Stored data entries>
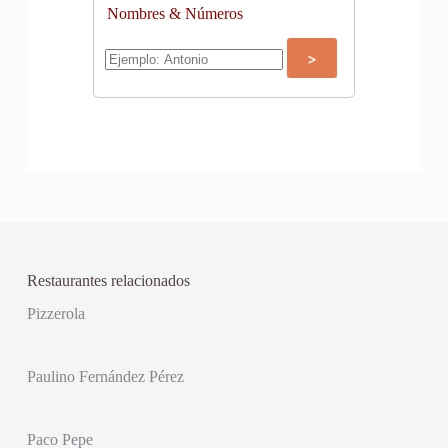
Nombres & Números
Restaurantes relacionados
Pizzerola
Paulino Fernández Pérez
Paco Pepe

Assigned task> The result should be the full set of entries above, restated exactly and without images.

Solution for this problem>
Nombres & Números
Restaurantes relacionados
Pizzerola
Paulino Fernández Pérez
Paco Pepe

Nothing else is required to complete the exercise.